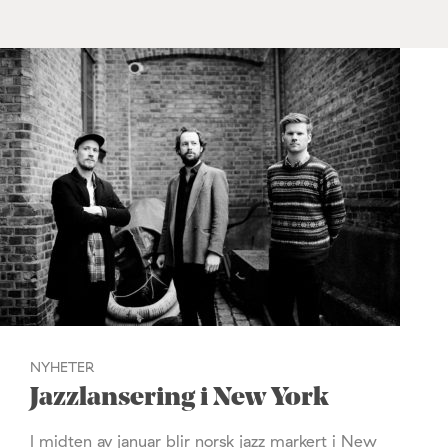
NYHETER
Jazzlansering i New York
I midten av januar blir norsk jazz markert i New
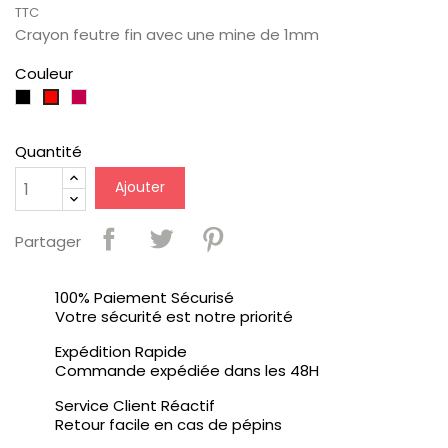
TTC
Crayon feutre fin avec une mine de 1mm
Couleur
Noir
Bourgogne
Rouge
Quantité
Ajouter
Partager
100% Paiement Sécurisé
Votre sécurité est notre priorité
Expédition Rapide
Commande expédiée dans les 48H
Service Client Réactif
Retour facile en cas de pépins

--

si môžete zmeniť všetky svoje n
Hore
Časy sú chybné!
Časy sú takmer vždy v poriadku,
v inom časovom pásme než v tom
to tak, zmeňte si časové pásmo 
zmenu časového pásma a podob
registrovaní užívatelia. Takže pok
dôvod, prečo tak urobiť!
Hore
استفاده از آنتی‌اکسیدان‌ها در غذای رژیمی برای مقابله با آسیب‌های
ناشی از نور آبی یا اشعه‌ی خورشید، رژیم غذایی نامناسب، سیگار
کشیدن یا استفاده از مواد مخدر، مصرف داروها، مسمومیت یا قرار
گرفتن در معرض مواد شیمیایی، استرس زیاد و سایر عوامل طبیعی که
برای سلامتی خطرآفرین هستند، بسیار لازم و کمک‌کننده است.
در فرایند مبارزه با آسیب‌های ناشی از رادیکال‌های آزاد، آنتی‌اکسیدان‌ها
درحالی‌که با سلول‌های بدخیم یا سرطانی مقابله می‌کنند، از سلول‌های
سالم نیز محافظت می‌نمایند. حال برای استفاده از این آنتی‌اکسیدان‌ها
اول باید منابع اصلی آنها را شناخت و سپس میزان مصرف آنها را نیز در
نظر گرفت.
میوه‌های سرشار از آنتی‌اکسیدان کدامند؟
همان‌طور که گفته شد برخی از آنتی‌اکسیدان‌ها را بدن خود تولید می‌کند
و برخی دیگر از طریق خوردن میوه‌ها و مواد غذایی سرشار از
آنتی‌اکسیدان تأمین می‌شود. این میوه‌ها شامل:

TASK DETAILS — Looking at the records above, in how many lines does the word "Časy" occur? Reply with the number alone.

EXPECTED OUTPUT — 2